Бежит, бывало, Вера Петровна со станции, а сердчишко — ек, ек, ек!.. Так это радостно екает. А последние годы не екало; голос у нее становился какой-то неуверенный, робкий, наверное, от длинной дороги и от усталости, ничто здесь уже не волновало ее, она была как каменная, и от этого неприятно; старые чувства еще помнятся, и теперешняя холодность и безразличие пугают ее, она не может найти им объяснения, кроме разве что одного — стара стала, стара. Сейчас, понятно, болеет отец. Но ведь так было и в прошлом году, и в позапрошлом…
Много раз писала отцу: «Переезжай ко мне» и, бывая здесь, подолгу уговаривала его, но старик сердито упрямился, даже удивлялся: «На вот!.. Чо это я поеду куда-то к черту на кулички. Чо боровишь-то? Здесь я привык. Здесь меня все знают и уважают».
И вот получила телеграмму от сестры: «Папа тяжело болеет. Приезжай». Отец был здоровяком, знать не знал никакой хвори, и слова «тяжело болеет» настораживали и пугали.
Зайдя в новый, незнакомый ей магазин, она купила овощей и яблочного сока — то и другое, говорят, полезно старикам.
Дверь открыл племянник Леонид, длинный, худой паренек, который, видать, стеснялся своего роста и потому сильно горбился и походил на чахоточного. И, вообще, он был как бы не от мира сего: молчалив, робок, забит, погружен в какие-то свои мысли и мечты — бледная тень человека.
— Как с дедушкой?
— Плохо.
— Что с ним?
Леонид жалко пожал плечами:
— Не знаю.
— Как «не знаю»?.. А что врачи говорят?
— Возраст… говорят.
— Но ведь ходил же он.

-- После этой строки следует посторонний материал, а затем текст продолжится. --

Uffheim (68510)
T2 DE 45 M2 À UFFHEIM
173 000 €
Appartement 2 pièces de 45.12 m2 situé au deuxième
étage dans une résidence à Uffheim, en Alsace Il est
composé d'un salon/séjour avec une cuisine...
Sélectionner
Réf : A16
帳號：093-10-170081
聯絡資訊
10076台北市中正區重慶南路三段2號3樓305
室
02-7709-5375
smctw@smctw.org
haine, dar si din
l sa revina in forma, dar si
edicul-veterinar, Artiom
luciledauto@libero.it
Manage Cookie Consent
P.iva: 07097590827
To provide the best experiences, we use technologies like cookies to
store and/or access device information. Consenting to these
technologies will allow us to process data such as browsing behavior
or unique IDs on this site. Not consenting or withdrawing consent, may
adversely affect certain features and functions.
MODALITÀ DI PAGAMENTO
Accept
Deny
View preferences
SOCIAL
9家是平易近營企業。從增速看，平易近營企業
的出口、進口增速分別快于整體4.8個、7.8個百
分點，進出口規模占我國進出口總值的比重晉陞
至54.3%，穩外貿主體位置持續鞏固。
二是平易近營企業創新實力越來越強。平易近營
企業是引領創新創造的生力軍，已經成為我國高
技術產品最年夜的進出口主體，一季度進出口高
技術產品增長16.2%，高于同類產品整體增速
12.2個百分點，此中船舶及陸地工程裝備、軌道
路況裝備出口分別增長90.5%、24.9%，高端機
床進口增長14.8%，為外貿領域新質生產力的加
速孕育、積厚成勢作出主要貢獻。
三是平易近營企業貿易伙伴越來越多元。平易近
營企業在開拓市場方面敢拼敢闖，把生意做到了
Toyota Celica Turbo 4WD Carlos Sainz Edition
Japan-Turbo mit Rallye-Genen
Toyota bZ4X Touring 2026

Какая болезнь-то?
— С сердцем что-то, говорят.
Отец валялся на кровати, и Вера Петровна подивилась, как он тяжело, беспомощно и некрасиво лежит: штаны сползают, распухший, чуть иссиня живот оголился, щеки обвисли, губы, особенно толстая нижняя, с белой пеной в углах, нелепо оттопырены. Дышит быстро, тяжело, с натугой.
— Давно уснул?
— Да он что-то спит все больше.
— А ночью кто с ним?
— А… никто.
— Да как же так? Мать-то дома?
— Дома.
Ей вспомнилось, каким он молодцом был когда-то: вышагивал по-солдатски уверенно, прямо, и даже старенькая роба, в которой ходил на фабрику — черная замасленная куртка, такие же черные замасленные брюки выглядели на нем как-то необычно солидно, внушительно. Всегда гладко выбрит, ботинки начищены-надраены, выходные брюки проглажены, выходная рубаха белехонька. И знакомые бабы говорили мачехе на забавном местном наречии: «Твой-то одеватса — уди тебе как! Чисто всем пригожий». А сейчас Вере Петровне было больно глядеть на отца.
Леонид ушел. Вера Петровна оглядела квартиру: боже, сколько пылищи кругом, домотканые половики, шторы и скатерти, видать, давным-давно не стираны, булка хлеба на столе покрылась плесенью, а молоко в бутылке на подоконнике уже прокисло. Быстро прибралась на кухне, помыла полы, сделала винегрет, и тут проснулся отец.
— Здравствуй, папа!
В детстве она звала его тятей, потом стала звать папой (почти все в округе звали отцов папами и подсмеивались над ней). Но слово «папа» было непривычно, и многие годы как-то стесняло ее, будто она произносила что-то нехорошее. Сейчас ей почему-то хотелось назвать его тятей.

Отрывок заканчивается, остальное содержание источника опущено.